_Problem description_:
Copy every entry in the listing below exactly, but not the pictures.

_Given records_:

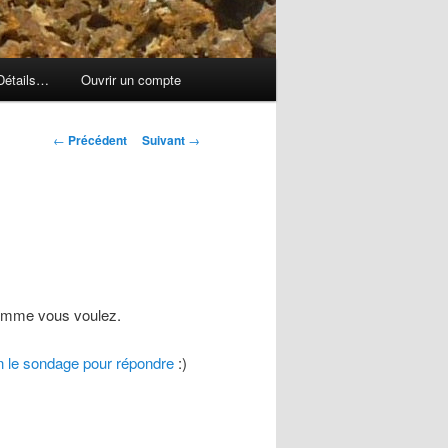
Détails…
Ouvrir un compte
Navigation
←
Précédent
Suivant
→
des
articles
m comme vous voulez.
on le sondage pour répondre
:)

_Final answer_:
Détails…
Ouvrir un compte
Navigation
←
Précédent
Suivant
→
des
articles
m comme vous voulez.
on le sondage pour répondre
:)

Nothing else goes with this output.